Editor’s note: this story was revised on June 23 to reflect Oklahoma as being a locked-down state; we regret the error.

Employment data released today for May by the Bureau of Labor Statistics shows Kansas has about 107,000 fewer private-sector jobs than in February, prior to Governor Kelly’s mandatory shutdown order over COVID-19.  At the same time, state government employment declined by just 200.  Both comparisons are on a seasonally adjusted basis.

Compared to May 2019, there were about 95,000 fewer private-sector workers and 1,700 fewer state employees.

There were 500 more federal government jobs and 5,400 fewer local government jobs in May.

Seasonally adjusted regional breakouts aren’t available, but without seasonal adjustment, private jobs declined by 8.3% statewide over the previous year.  The Manhattan metro (down 15.9%) and the Lawrence metro (down 12.4%) suffered the greatest loss.  The Kansas City and Wichita metros both lost 7.4%, the Topeka metro was down 7.5% and the rest of the state was off 9.1%.

Government jobs, including state, federal and local, declined 5.5% from a year ago.  The Lawrence metro had the smallest decline at 1.8%.  The metro areas of Kansas City and Manhattan both dropped 4.3%, the Topeka metro and the non-metro portion of Kansas declined 6.2%, and the Wichita metro lost 6.8% of its government workers.

States locked down during COVID have more job loss

Residents and business owners in states under a COVID shutdown mandate from their governors are suffering far more job loss.  May private-sector employment in those 43 states was 13.1% lower than a year ago, but the states not shut down by their governors only lost 7.7% of their private job base.

Utah was not under a statewide shutdown and has the smallest job loss, at 4.6%. Other states not shut down that had low job loss include South Dakota (6.9%), Nebraska (7%), and Arkansas (7.4%).

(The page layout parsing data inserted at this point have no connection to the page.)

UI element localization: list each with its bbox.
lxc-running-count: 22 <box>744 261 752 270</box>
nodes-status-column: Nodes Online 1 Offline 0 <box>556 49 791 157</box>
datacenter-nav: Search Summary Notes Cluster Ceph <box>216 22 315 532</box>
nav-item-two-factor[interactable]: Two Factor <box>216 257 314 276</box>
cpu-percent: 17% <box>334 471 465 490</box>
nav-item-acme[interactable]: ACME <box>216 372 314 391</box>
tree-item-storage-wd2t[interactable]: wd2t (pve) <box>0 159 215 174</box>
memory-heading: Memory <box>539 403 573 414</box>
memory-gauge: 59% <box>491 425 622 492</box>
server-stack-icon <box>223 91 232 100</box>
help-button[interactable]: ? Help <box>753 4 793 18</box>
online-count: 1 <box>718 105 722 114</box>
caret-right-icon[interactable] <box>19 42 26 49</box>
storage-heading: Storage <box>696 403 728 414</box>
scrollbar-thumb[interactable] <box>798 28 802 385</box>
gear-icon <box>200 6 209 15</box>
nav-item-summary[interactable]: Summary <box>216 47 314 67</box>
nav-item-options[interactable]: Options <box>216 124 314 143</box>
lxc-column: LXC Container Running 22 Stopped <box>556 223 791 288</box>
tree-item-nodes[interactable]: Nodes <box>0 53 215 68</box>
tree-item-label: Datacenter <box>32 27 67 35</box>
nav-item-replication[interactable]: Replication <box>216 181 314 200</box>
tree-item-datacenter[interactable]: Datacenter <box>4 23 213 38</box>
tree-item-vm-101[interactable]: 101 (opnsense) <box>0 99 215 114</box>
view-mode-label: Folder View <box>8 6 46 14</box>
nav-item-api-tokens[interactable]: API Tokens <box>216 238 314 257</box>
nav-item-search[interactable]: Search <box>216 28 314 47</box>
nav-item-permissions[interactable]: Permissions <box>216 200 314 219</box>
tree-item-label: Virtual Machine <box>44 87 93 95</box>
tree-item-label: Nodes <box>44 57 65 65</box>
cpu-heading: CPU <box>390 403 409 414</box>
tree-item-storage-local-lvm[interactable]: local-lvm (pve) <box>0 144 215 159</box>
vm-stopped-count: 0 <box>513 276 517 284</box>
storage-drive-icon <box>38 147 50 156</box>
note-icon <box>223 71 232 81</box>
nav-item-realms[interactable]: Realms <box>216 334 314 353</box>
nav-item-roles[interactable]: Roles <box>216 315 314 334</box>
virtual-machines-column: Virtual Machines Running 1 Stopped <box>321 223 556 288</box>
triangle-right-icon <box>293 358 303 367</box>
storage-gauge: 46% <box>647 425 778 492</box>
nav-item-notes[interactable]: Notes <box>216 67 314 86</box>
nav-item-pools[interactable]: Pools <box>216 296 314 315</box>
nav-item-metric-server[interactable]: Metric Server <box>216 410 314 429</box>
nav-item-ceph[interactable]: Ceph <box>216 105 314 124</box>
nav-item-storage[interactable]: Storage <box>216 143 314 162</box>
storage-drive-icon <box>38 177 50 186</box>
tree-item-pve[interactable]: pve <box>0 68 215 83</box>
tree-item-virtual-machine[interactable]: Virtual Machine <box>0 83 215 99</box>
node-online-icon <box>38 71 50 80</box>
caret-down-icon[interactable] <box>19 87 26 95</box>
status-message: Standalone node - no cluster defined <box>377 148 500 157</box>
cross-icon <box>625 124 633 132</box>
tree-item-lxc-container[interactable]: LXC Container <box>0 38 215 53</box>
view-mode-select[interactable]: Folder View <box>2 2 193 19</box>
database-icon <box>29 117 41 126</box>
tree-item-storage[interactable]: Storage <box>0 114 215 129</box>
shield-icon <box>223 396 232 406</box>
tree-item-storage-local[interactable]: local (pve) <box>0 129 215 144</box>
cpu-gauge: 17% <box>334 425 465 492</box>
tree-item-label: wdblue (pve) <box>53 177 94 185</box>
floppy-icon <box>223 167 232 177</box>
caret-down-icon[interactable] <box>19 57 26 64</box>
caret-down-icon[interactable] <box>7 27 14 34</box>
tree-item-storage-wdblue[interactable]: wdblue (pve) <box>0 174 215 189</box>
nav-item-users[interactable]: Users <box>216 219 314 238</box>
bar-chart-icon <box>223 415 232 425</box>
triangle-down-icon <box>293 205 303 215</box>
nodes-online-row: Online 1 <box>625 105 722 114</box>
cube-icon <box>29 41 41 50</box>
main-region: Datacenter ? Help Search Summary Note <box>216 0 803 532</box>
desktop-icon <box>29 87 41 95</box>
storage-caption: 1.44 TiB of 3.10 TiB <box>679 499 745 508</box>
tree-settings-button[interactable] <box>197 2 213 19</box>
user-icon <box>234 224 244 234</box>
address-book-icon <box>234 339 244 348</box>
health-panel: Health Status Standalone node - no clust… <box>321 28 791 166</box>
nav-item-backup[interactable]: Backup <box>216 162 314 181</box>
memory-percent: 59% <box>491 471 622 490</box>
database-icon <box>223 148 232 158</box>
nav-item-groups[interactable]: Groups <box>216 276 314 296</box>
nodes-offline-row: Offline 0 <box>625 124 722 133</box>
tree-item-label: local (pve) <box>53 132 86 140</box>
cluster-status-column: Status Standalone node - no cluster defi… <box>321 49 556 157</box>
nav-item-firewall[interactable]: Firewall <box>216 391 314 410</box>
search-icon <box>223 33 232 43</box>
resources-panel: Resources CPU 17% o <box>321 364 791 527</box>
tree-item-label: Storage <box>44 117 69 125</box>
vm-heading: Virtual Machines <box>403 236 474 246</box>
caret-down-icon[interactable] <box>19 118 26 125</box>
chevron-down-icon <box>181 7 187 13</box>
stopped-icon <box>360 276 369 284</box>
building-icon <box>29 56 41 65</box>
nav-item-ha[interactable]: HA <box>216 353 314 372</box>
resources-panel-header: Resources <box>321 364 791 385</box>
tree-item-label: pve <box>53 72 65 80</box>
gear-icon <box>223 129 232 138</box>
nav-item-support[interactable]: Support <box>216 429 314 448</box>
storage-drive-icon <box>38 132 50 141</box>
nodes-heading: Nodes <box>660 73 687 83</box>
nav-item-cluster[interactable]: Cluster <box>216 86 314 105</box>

North Dakota was down 9.6%, Wyoming lost 10% of its private-sector jobs, and Iowa had the worst loss among the states not shut down, at 10.9%.

Hawaii suffered the largest private-sector decline among the shutdown states, 22.1%, followed by Michigan (21.1%), New York (20.4%), Vermont (19.3%), and Nevada (19%),

Thirty-two of the 43 states shut down suffered more than 10% private job loss.

The governors of those 43 states were much more protective of state employees, however.  In fact, eight states – Alabama, Arizona, Colorado, Louisiana, New Mexico, Oregon, Pennsylvania, and Rhode Island – had more state employees in May than a year ago.  New Jersey’s private sector was devastated with an 18.5% job loss, but state government jobs declined by just 0.4%.

None of the governors that didn’t lock their states down increased state employment levels.  Collectively, the shutdown states had 5.2% fewer state government employees in May compared to a year ago, compared to a 9% decline in the seven states that weren’t shut down.

South Dakota Governor Kristi Noem took a lot of heat from national media for not closing her state, but her actions are positioning the state for a COVID economic recovery.  With private job loss of just 6.9%, tax revenue loss should be must less than many other states; Governor Noem will also be better prepared to deal with tax loss, having reduced state government employment by 14.1%.

States locked down have worse COVID outcomes

South Dakota also has a very low COVID mortality rate, at just 1.3% as of June 17.  The seven states not shut down have an average COVID mortality rate of 1.8%, while the other states’ average mortality rate is 5.5%.

The states locked down by the governors also have more deaths per million of population (375 vs. 103), and South Dakota is even lower, at just 88 deaths per million.

COVID cases per million are also 11% higher in the states that were shut down, There are 6,791 cases per million in the states that were shut down and 6,073 in the other states.